Incidentally, some lovely — and quite timely — news greeted me in my Facebook inbox today: I had won a Levi’s contest held by AskMeWhats. It was a last minute decision to participate, after much prodding from my friend Rowena (Animetric). Last minute because I didn’t want to compete with my sister (who was participating in another blog and she did actually win, too), plus I felt like my brain could no longer churn out creative entries. I couldn’t think of a catchy tag line for the contest’s “I Believe” promo, so I just answered as honestly as I can:
And yet there are two pressing issues when it comes to this particular sector in our local news:
1. The addition of 2 years to our basic education.
We are studying the extension of the basic education cycle from 10 years to the global standard of 12 years. The addition of two years of schooling is expected to enrich basic education and enable our children to get into the best universities and, consequently, get the best jobs. (Source)

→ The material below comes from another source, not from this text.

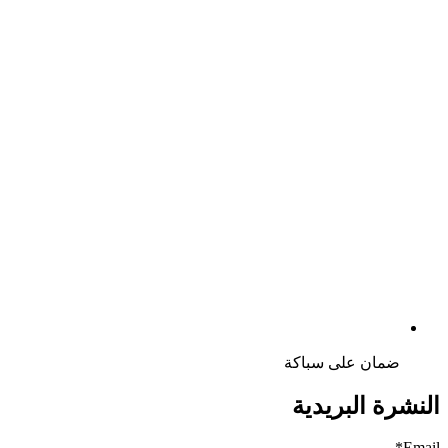
ضمان على سباكة
النشرة البريدية
Email*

This proposal I actually agree with, even if I know it could be a new entry point for more corruption. I am sick of the Philippines being called a “slave nation” or being turned into a flesh hunting ground by those international perverts (I still get disgusting messages from fugly international dirty old men whose educational backgrounds fall waaaay underneath mine). I want our nation to be globally competitive, even if it means we have to play their game.
What most people here don’t realize is that our college degrees are no longer considered college degrees because we lack two years of basic education. Many of us might have spent four years in college, but it all amounts to a vocational degree. I was probably lucky I pursued a second bachelor’s degree before moving on to graduate studies. Not many people are as bent on pursuing scholarships as I am and really, not many people should have to be as crazy as I am.

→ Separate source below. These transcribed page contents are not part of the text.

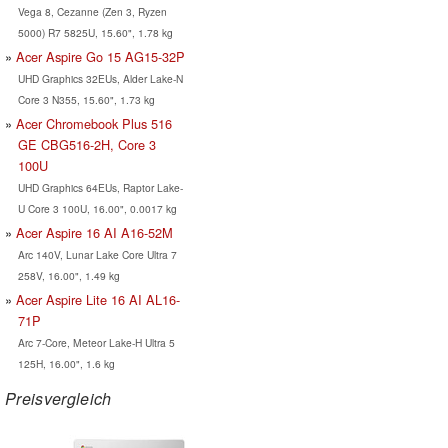
Vega 8, Cezanne (Zen 3, Ryzen
5000) R7 5825U, 15.60", 1.78 kg
Acer Aspire Go 15 AG15-32P
UHD Graphics 32EUs, Alder Lake-N
Core 3 N355, 15.60", 1.73 kg
Acer Chromebook Plus 516
GE CBG516-2H, Core 3
100U
UHD Graphics 64EUs, Raptor Lake-
U Core 3 100U, 16.00", 0.0017 kg
Acer Aspire 16 AI A16-52M
Arc 140V, Lunar Lake Core Ultra 7
258V, 16.00", 1.49 kg
Acer Aspire Lite 16 AI AL16-
71P
Arc 7-Core, Meteor Lake-H Ultra 5
125H, 16.00", 1.6 kg
Preisvergleich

Furthermore, I wouldn’t be agreeing to this proposal if I weren’t in the higher education sector. I have seen how diluted college analytical thinking have become. I actually blame the sorry state of our basic education: errors in books, lack of facilities, lack of teacher training…
Right now, we in the higher education sector are trying to fix what we can but this second issue might just hinder us…

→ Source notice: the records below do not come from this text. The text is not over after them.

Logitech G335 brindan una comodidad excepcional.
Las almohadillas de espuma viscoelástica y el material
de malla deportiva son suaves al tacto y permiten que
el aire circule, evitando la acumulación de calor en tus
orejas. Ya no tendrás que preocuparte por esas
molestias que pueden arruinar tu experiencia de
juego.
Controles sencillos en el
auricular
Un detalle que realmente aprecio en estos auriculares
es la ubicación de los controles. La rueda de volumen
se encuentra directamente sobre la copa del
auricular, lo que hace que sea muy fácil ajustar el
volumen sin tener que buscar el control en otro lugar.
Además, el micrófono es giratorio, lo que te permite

2. The decrease in state universities’ budgets
We allocated P23.4 billion to 112 State Universities and Colleges (SUCs) in 2011. This is 1.7 percent lower than the P23.8 billion budget for 2010. We are gradually reducing the subsidy to SUCs to push them toward becoming self-sufficient and financially independent, given their ability to raise their income and to utilize it for their programs and projects. (Source)
Ok, professionally, I shouldn’t be affected by this because I work at a private school. Personally, I am affected because I am a graduate of a state university. This battle is of a personal nature. Honestly, being in education does not pay all that well. (That’s why many of us are professors by day, artists/scientists/entrepreneurs by night. It’s the nightly gigs that bring in the dough.) I am an educator not because it’s my main source of income but because it is my passion. It’s a vocation. Education is my advocacy.
I am of the firm belief that lack of education is the root of all evil. When people are not learned, it’s easier for political leaders to take advantage of them. (I consider religious leaders here to be very political.) When people are illiterate, they make uninformed decisions that — when piled up and combined with other people’s uninformed decisions — ultimately end in the hindrance of progress.
I could go on and on and on.
My bottom line is, let us please concentrate on education above all else. It’s our intangible weapon against so many social ills. Deducting from the state universities’ budget isn’t going to empower those who cannot afford to pay for college education. We need intellectuals, ones who could improve knowledge so that younger generations may benefit from them. Ones who could propel this country out of poverty. There are so very few intellectuals left. Soon they’ll be a dying breed.